An der Börse ist Danone zuletzt aus dem Tritt geraten. Zu schaffen machte der Aktie insbesondere der Geschäftseinbruch in Marokko. Nach einem Boykottaufruf durch Aktivisten büßte die lokale Tochter die Hälfte ihres Anteils am dortigen Markt für Frischmilch ein. Konzernchef Emmanuel Faber reiste eigens nach Afrika, um das Problem anzupacken. Er möchte das Vertrauen der Verbraucher zurückgewinnen und neue Verträge mit den Bauern abschließen. Dazu ist Faber bereit, Milch in Marokko zu den Produktionskosten zu verkaufen. Zwar wird dieses Thema in der Halbjahresbilanz der Franzosen Spuren hinterlassen. Gleichwohl sollte Danone am 27. Juli weitere Zuwächse bei Umsatz und Ergebnis melden.

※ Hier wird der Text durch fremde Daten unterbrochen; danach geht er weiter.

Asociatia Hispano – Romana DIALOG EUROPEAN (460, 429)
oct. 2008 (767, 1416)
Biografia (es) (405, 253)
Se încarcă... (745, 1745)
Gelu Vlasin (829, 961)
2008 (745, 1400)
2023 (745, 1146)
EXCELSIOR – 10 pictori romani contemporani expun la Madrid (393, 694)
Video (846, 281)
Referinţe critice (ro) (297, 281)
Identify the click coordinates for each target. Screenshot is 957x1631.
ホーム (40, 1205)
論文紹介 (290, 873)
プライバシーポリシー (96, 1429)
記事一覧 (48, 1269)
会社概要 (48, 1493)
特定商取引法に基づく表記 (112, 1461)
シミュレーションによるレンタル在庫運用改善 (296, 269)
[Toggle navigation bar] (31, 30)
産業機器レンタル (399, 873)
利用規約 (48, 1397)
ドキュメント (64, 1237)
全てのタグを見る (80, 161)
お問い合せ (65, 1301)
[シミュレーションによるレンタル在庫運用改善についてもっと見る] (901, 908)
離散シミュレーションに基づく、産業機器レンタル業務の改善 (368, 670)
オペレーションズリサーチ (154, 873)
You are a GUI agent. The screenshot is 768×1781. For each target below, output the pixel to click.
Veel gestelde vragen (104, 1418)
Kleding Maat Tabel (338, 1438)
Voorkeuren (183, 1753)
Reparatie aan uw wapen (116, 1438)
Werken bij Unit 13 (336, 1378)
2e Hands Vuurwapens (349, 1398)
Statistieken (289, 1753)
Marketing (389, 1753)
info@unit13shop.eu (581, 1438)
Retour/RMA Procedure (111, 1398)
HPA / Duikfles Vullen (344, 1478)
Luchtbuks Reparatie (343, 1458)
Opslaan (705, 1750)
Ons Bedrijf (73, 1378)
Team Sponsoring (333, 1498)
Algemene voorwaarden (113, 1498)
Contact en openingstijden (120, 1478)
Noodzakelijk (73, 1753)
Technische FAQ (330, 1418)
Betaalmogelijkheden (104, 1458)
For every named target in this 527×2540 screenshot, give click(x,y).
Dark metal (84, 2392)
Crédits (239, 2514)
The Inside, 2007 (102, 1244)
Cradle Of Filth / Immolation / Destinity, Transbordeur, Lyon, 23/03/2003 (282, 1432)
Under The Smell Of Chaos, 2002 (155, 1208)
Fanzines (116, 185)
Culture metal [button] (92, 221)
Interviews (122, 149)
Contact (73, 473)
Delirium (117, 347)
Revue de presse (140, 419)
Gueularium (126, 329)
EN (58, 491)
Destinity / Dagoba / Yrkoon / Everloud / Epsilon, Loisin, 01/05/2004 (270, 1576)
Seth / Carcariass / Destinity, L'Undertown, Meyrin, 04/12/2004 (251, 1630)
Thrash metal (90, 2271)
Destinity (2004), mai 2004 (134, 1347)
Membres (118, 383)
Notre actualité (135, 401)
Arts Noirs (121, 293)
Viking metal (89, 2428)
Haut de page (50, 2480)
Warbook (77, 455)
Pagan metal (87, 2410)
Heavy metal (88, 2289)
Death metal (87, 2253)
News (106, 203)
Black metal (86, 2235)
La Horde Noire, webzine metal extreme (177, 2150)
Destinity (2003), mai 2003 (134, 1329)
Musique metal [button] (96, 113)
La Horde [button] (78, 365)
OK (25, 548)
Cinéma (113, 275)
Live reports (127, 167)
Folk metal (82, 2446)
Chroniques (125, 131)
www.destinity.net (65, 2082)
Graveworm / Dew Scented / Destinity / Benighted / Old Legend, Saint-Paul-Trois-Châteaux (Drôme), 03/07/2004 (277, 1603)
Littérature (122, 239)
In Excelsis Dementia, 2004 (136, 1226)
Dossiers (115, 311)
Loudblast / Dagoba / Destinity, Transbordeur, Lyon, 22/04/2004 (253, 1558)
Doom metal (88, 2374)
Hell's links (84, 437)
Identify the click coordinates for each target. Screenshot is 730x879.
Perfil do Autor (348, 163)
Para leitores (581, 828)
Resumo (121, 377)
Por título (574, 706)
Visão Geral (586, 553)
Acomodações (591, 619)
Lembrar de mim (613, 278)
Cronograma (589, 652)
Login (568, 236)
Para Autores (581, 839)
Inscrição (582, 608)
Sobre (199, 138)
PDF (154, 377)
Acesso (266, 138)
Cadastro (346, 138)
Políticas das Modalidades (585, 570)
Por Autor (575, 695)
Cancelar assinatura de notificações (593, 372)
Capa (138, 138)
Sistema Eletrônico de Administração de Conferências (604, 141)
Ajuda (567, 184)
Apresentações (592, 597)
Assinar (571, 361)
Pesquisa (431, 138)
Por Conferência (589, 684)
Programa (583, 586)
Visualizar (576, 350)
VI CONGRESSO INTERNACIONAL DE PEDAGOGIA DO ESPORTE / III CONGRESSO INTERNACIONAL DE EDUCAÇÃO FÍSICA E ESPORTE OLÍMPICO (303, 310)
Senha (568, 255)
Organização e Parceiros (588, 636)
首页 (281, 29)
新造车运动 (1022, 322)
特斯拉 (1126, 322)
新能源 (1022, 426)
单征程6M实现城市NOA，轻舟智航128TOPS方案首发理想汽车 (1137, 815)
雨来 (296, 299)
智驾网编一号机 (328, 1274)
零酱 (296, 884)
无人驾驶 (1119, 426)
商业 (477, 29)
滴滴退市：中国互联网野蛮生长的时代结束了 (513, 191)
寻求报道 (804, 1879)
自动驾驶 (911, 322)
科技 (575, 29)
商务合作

Einen Tag zuvor äußert sich Nestlé zum jüngsten Geschäftsgang. Kepler Cheuvreux sieht den Bio-Anteil beim weltgrößten Lebensmittelkonzern bei unter fünf Prozent. Jedoch hat das der permanenten Kritik von Umweltaktivisten und Menschenrechtlern ausgesetzte Unternehmen die Zeichen der Zeit erkannt. Anfang Februar übernahmen die Schweizer eine Mehrheitsbeteiligung am Snack-Hersteller Terrafertil. Das südamerikanische Unternehmen liefert unter anderem sogenanntes Superfood aus den Anden. Dabei handelt es sich um Früchte, die besonders vitaminhaltig und reich an Antioxidantien sind. Ende Juni gab Nestlé ein Umdenken in der Geflügelproduktion bekannt. Bis 2026 sollen die Vorgaben von Tierschutzorganisationen umgesetzt werden.

Weniger die Arbeit an einem guten Gewissen als vielmehr ein Brief aus New York löste den jüngsten Kurssprung beim Branchenkrösus aus. Der über den Hedgefonds Third Point im großen Stil bei Nestlé engagierte Investor Daniel Loeb erhöht darin den Druck auf die Eidgenossen. Unter anderem forderte er Konzernchef Mark Schneider auf, beim Umbau des Unternehmens schärfer, mutiger und schneller zu agieren.



Mit Unilever wurde ein weiterer europäischer Konsumgigant von einem namhaften Investor sprichwörtlich wachgeküsst. Im vergangenen Jahr griff Warren Buffett zusammen mit dem US-Ketchupkonzern Kraft Heinz nach dem Hersteller bekannter Markenprodukte wie Knorr-Suppen oder Dove-Seifen. Unilever blockte die Offerte ab und stellte sich anschließend neu auf. Um die Margen aufzupeppen, hat der Konzern unter anderem sein Brotaufstriche-Geschäft verkauft. Anleger lässt das Management mit einem bis zu sechs Milliarden Euro schweren Aktienrückkauf an dem Deal teilhaben. Zwar spielen Bioprodukte bei Unilever eine eher untergeordnete Rolle. Kepler Cheuvreux taxiert ihren Umsatzanteil auf weniger als ein Prozent. Aber das Unternehmen forciert das Segment mit kleineren Übernahmen. Beispielsweise zählt seit dem vergangenen Jahr der britische Bio-Teehersteller Pukka zum Markenportfolio.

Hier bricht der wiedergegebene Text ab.